Items from a dataset:
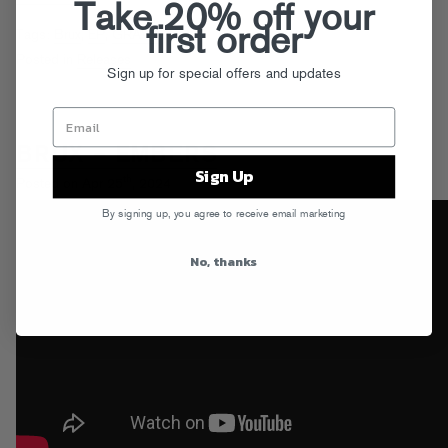
Take 20% off your
first order
Tags:
Brux
,
EP
,
GRAVY
Posted in
Releases
Sign up for special offers and updates
BRUX – EMBERS
Sign Up
th
Posted on Apr 25
, 2024
By signing up, you agree to receive email marketing
No, thanks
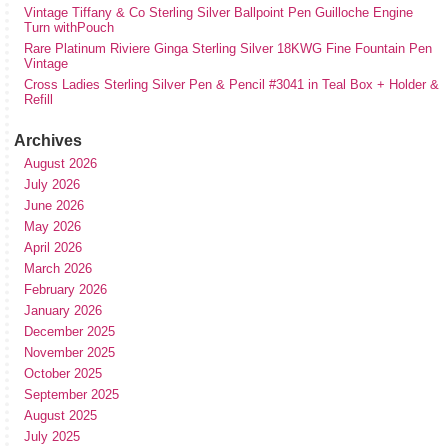
Vintage Tiffany & Co Sterling Silver Ballpoint Pen Guilloche Engine
Turn withPouch
Rare Platinum Riviere Ginga Sterling Silver 18KWG Fine Fountain Pen
Vintage
Cross Ladies Sterling Silver Pen & Pencil #3041 in Teal Box + Holder &
Refill
Archives
August 2026
July 2026
June 2026
May 2026
April 2026
March 2026
February 2026
January 2026
December 2025
November 2025
October 2025
September 2025
August 2025
July 2025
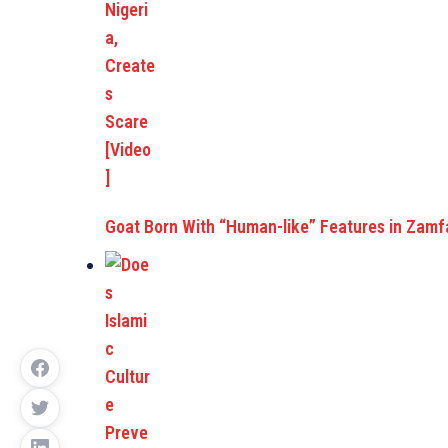
Goat Born With “Human-like” Features in Zam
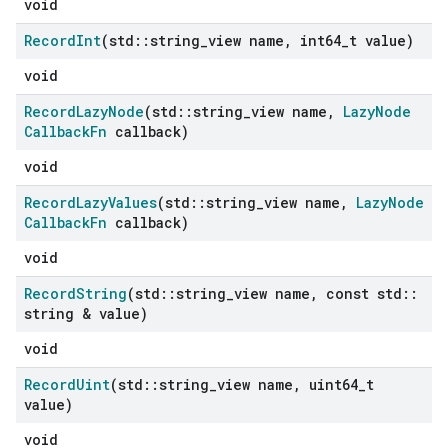
void
Record
Int
(std
::
string
_
view name
,
int64
_
t value)
void
Record
Lazy
Node
(std
::
string
_
view name
,
Lazy
Node
Callback
Fn
callback)
void
Record
Lazy
Values
(std
::
string
_
view name
,
Lazy
Node
Callback
Fn
callback)
void
Record
String
(std
::
string
_
view name
,
const std
::
string & value)
void
Record
Uint
(std
::
string
_
view name
,
uint64
_
t
value)
void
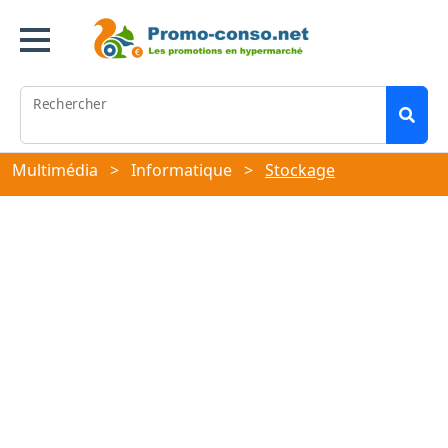
Rechercher
Multimédia
>
Informatique
>
Stockage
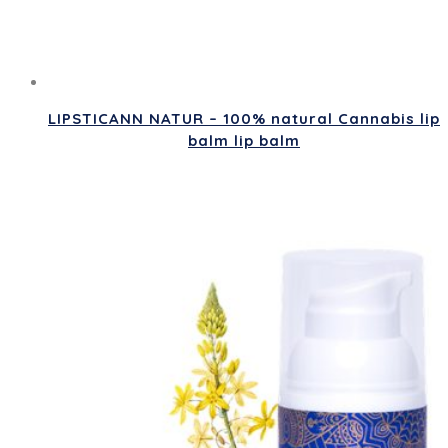
LIPSTICANN NATUR – 100% natural Cannabis lip
balm lip balm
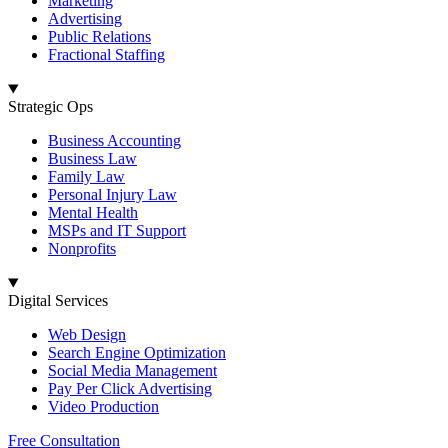
Marketing
Advertising
Public Relations
Fractional Staffing
Strategic Ops
Business Accounting
Business Law
Family Law
Personal Injury Law
Mental Health
MSPs and IT Support
Nonprofits
Digital Services
Web Design
Search Engine Optimization
Social Media Management
Pay Per Click Advertising
Video Production
Free Consultation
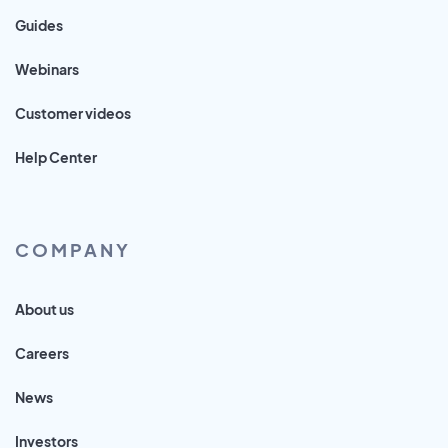
Guides
Webinars
Customer videos
Help Center
COMPANY
About us
Careers
News
Investors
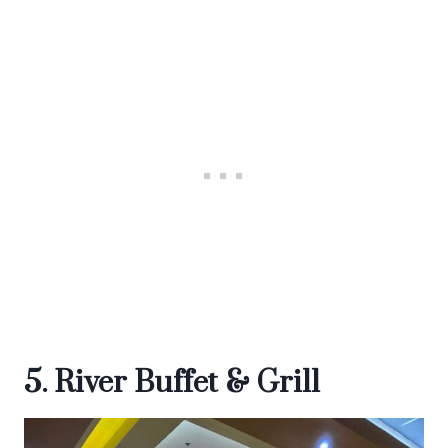
5. River Buffet & Grill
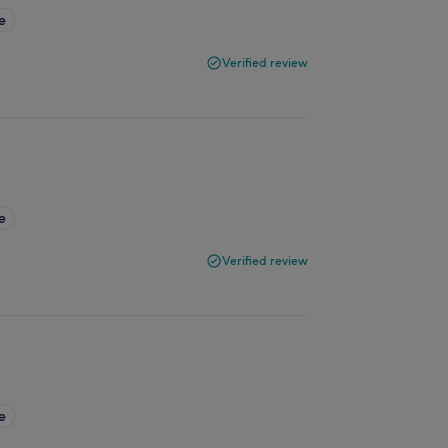
e
Verified review
e
Verified review
e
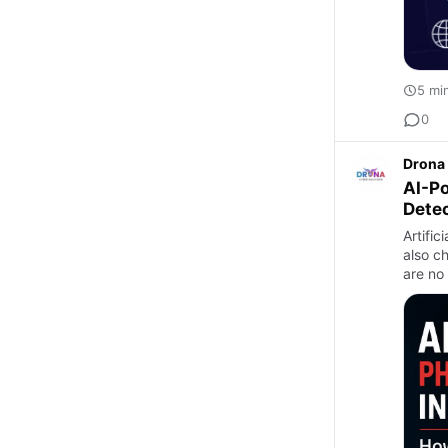
5 mi
0
Drona 
AI-P
Dete
Artific
also c
are no 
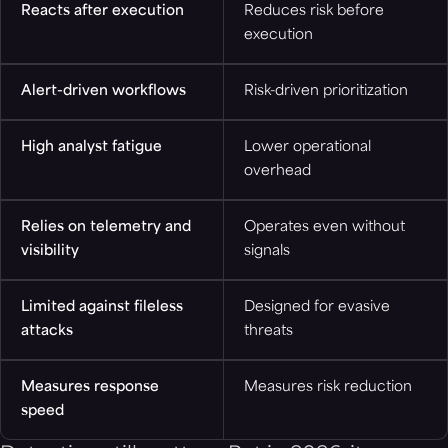
Reacts after execution
Reduces risk before
execution
Alert-driven workflows
Risk-driven prioritization
High analyst fatigue
Lower operational
overhead
Relies on telemetry and
Operates even without
visibility
signals
Limited against fileless
Designed for evasive
attacks
threats
Measures response
Measures risk reduction
speed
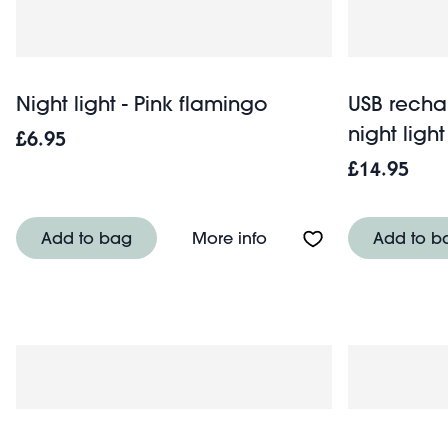
Night light - Pink flamingo
USB rech
night ligh
£6.95
£14.95
About Night light - Pin
Add to bag
More info
Add to b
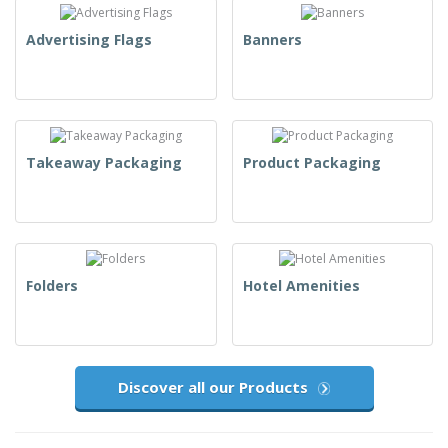
Advertising Flags
Banners
Takeaway Packaging
Product Packaging
Folders
Hotel Amenities
Discover all our Products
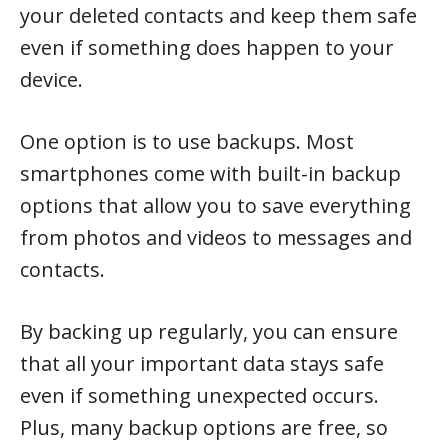
your deleted contacts and keep them safe
even if something does happen to your
device.
One option is to use backups. Most
smartphones come with built-in backup
options that allow you to save everything
from photos and videos to messages and
contacts.
By backing up regularly, you can ensure
that all your important data stays safe
even if something unexpected occurs.
Plus, many backup options are free, so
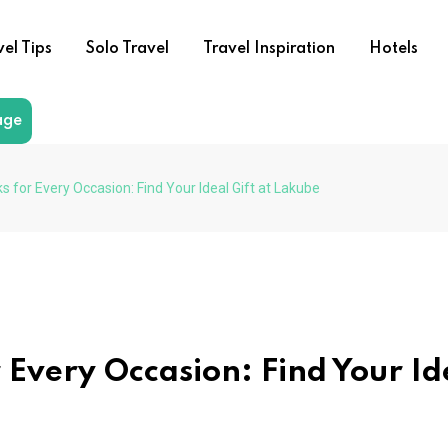
vel Tips
Solo Travel
Travel Inspiration
Hotels
age
for Every Occasion: Find Your Ideal Gift at Lakube
 Every Occasion: Find Your Id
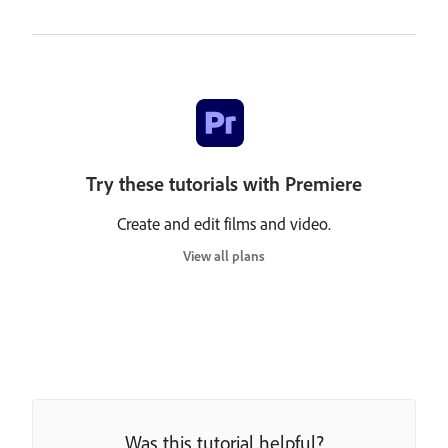
Try these tutorials with Premiere
Create and edit films and video.
View all plans
Was this tutorial helpful?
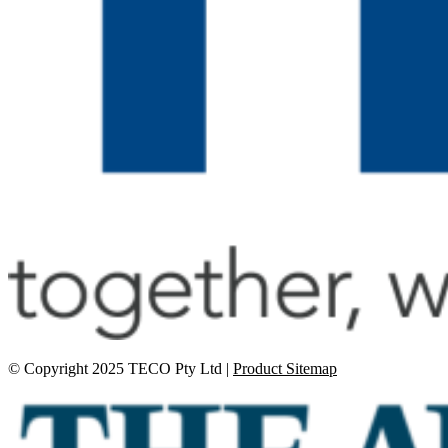
© Copyright 2025 TECO Pty Ltd |
Product Sitemap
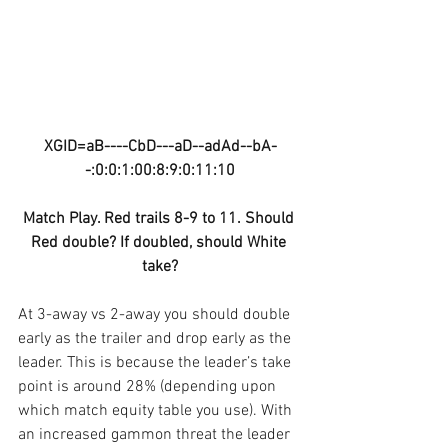
XGID=aB----CbD---aD--adAd--bA-
-:0:0:1:00:8:9:0:11:10
Match Play. Red trails 8-9 to 11. Should 
Red double? If doubled, should White 
take?
At 3-away vs 2-away you should double 
early as the trailer and drop early as the 
leader. This is because the leader’s take 
point is around 28% (depending upon 
which match equity table you use). With 
an increased gammon threat the leader 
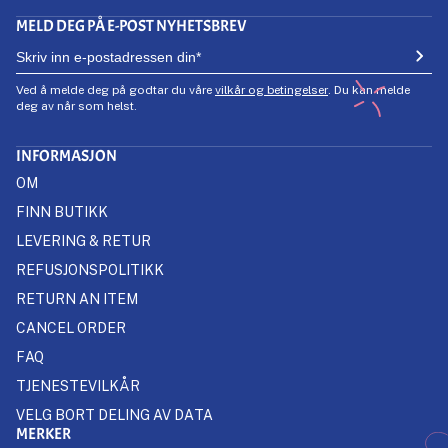
MELD DEG PÅ E-POST NYHETSBREV
Ved å melde deg på godtar du våre
vilkår og betingelser
. Du kan melde
deg av når som helst.
INFORMASJON
OM
FINN BUTIKK
LEVERING & RETUR
REFUSJONSPOLITIKK
RETURN AN ITEM
CANCEL ORDER
FAQ
TJENESTEVILKÅR
VELG BORT DELING AV DATA
MERKER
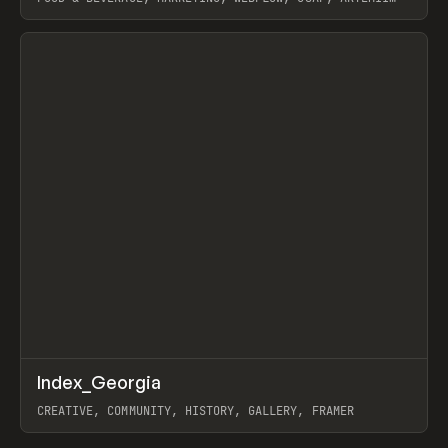
LEBEDEV
View item
↗
Index_Georgia
Prev
INSPO
WEBSITE
CREATIVE, COMMUNITY, HISTORY, GALLERY, FRAMER
View item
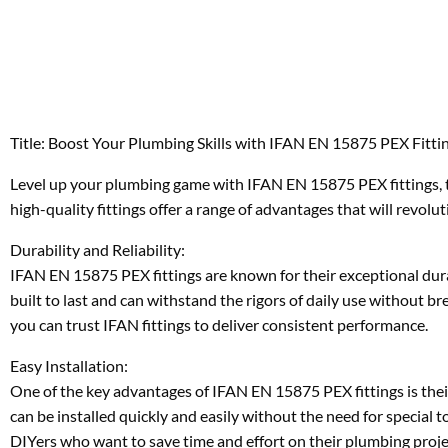
Title: Boost Your Plumbing Skills with IFAN EN 15875 PEX Fitti
Level up your plumbing game with IFAN EN 15875 PEX fittings, t
high-quality fittings offer a range of advantages that will revol
Durability and Reliability:
IFAN EN 15875 PEX fittings are known for their exceptional durabi
built to last and can withstand the rigors of daily use without br
you can trust IFAN fittings to deliver consistent performance.
Easy Installation:
One of the key advantages of IFAN EN 15875 PEX fittings is their
can be installed quickly and easily without the need for special 
DIYers who want to save time and effort on their plumbing proje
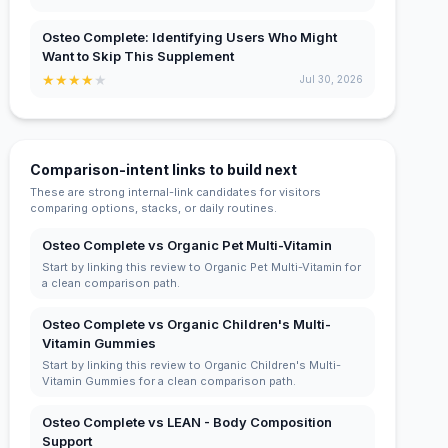
Osteo Complete: Identifying Users Who Might
Want to Skip This Supplement
★
★
★
★
★
Jul 30, 2026
Comparison-intent links to build next
These are strong internal-link candidates for visitors
comparing options, stacks, or daily routines.
Osteo Complete vs Organic Pet Multi-Vitamin
Start by linking this review to Organic Pet Multi-Vitamin for
a clean comparison path.
Osteo Complete vs Organic Children's Multi-
Vitamin Gummies
Start by linking this review to Organic Children's Multi-
Vitamin Gummies for a clean comparison path.
Osteo Complete vs LEAN - Body Composition
Support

§ **Your goal**: Please repeat every record above exactly, but leave out the pictures.

§ **Task output**:
Take 20% off your
first order
Tags:
Brux
,
EP
,
GRAVY
Posted in
Releases
Sign up for special offers and updates
BRUX – EMBERS
Sign Up
th
Posted on Apr 25
, 2024
By signing up, you agree to receive email marketing
No, thanks
Vintage Tiffany & Co Sterling Silver Ballpoint Pen Guilloche Engine
Turn withPouch
Rare Platinum Riviere Ginga Sterling Silver 18KWG Fine Fountain Pen
Vintage
Cross Ladies Sterling Silver Pen & Pencil #3041 in Teal Box + Holder &
Refill
Archives
August 2026
July 2026
June 2026
May 2026
April 2026
March 2026
February 2026
January 2026
December 2025
November 2025
October 2025
September 2025
August 2025
July 2025
Goat Born With “Human-like” Features in Zam
void
Record
Int
(std
::
string
_
view name
,
int64
_
t value)
void
Record
Lazy
Node
(std
::
string
_
view name
,
Lazy
Node
Callback
Fn
callback)
void
Record
Lazy
Values
(std
::
string
_
view name
,
Lazy
Node
Callback
Fn
callback)
void
Record
String
(std
::
string
_
view name
,
const std
::
string & value)
void
Record
Uint
(std
::
string
_
view name
,
uint64
_
t
value)
void
Rechercher
Multimédia
>
Informatique
>
Stockage
LIPSTICANN NATUR – 100% natural Cannabis lip
balm lip balm
Marketing
Advertising
Public Relations
Fractional Staffing
Strategic Ops
Business Accounting
Business Law
Family Law
Personal Injury Law
Mental Health
MSPs and IT Support
Nonprofits
Digital Services
Web Design
Search Engine Optimization
Social Media Management
Pay Per Click Advertising
Video Production
Free Consultation
Guides
Webinars
Customer videos
Help Center
COMPANY
About us
Careers
News
Investors
5. River Buffet & Grill
e
Verified review
e
Verified review
e
5 mi
0
Drona 
AI-P
Dete
Artific
also c
are no 
Reacts after execution
Reduces risk before
execution
Alert-driven workflows
Risk-driven prioritization
High analyst fatigue
Lower operational
overhead
Relies on telemetry and
Operates even without
visibility
signals
Limited against fileless
Designed for evasive
attacks
threats
Measures response
Measures risk reduction
speed
Night light - Pink flamingo
USB rech
night ligh
£6.95
£14.95
About Night light - Pin
Add to bag
More info
Add to b
Advertising Flags
Banners
Takeaway Packaging
Product Packaging
Folders
Hotel Amenities
Discover all our Products
your deleted contacts and keep them safe
even if something does happen to your
device.
One option is to use backups. Most
smartphones come with built-in backup
options that allow you to save everything
from photos and videos to messages and
contacts.
By backing up regularly, you can ensure
that all your important data stays safe
even if something unexpected occurs.
Plus, many backup options are free, so
vel Tips
Solo Travel
Travel Inspiration
Hotels
age
for Every Occasion: Find Your Ideal Gift at Lakube
 Every Occasion: Find Your Id
Try these tutorials with Premiere
Create and edit films and video.
View all plans
Was this tutorial helpful?
© Copyright 2025 TECO Pty Ltd |
Product Sitemap
XGID=aB----CbD---aD--adAd--bA-
-:0:0:1:00:8:9:0:11:10
Match Play. Red trails 8-9 to 11. Should 
Red double? If doubled, should White 
take?
At 3-away vs 2-away you should double 
early as the trailer and drop early as the 
leader. This is because the leader’s take 
point is around 28% (depending upon 
which match equity table you use). With 
an increased gammon threat the leader 
MELD DEG PÅ E-POST NYHETSBREV
Ved å melde deg på godtar du våre
vilkår og betingelser
. Du kan melde
deg av når som helst.
INFORMASJON
OM
FINN BUTIKK
LEVERING & RETUR
REFUSJONSPOLITIKK
RETURN AN ITEM
CANCEL ORDER
FAQ
TJENESTEVILKÅR
VELG BORT DELING AV DATA
MERKER
LEBEDEV
View item
↗
Index_Georgia
Prev
INSPO
WEBSITE
CREATIVE, COMMUNITY, HISTORY, GALLERY, FRAMER
View item
Title: Boost Your Plumbing Skills with IFAN EN 15875 PEX Fitti
Level up your plumbing game with IFAN EN 15875 PEX fittings, t
high-quality fittings offer a range of advantages that will revol
Durability and Reliability:
IFAN EN 15875 PEX fittings are known for their exceptional durabi
built to last and can withstand the rigors of daily use without br
you can trust IFAN fittings to deliver consistent performance.
Easy Installation:
One of the key advantages of IFAN EN 15875 PEX fittings is their
can be installed quickly and easily without the need for special 
DIYers who want to save time and effort on their plumbing proje
Osteo Complete: Identifying Users Who Might
Want to Skip This Supplement
★
★
★
★
★
Jul 30, 2026
Comparison-intent links to build next
These are strong internal-link candidates for visitors
comparing options, stacks, or daily routines.
Osteo Complete vs Organic Pet Multi-Vitamin
Start by linking this review to Organic Pet Multi-Vitamin for
a clean comparison path.
Osteo Complete vs Organic Children's Multi-
Vitamin Gummies
Start by linking this review to Organic Children's Multi-
Vitamin Gummies for a clean comparison path.
Osteo Complete vs LEAN - Body Composition
Support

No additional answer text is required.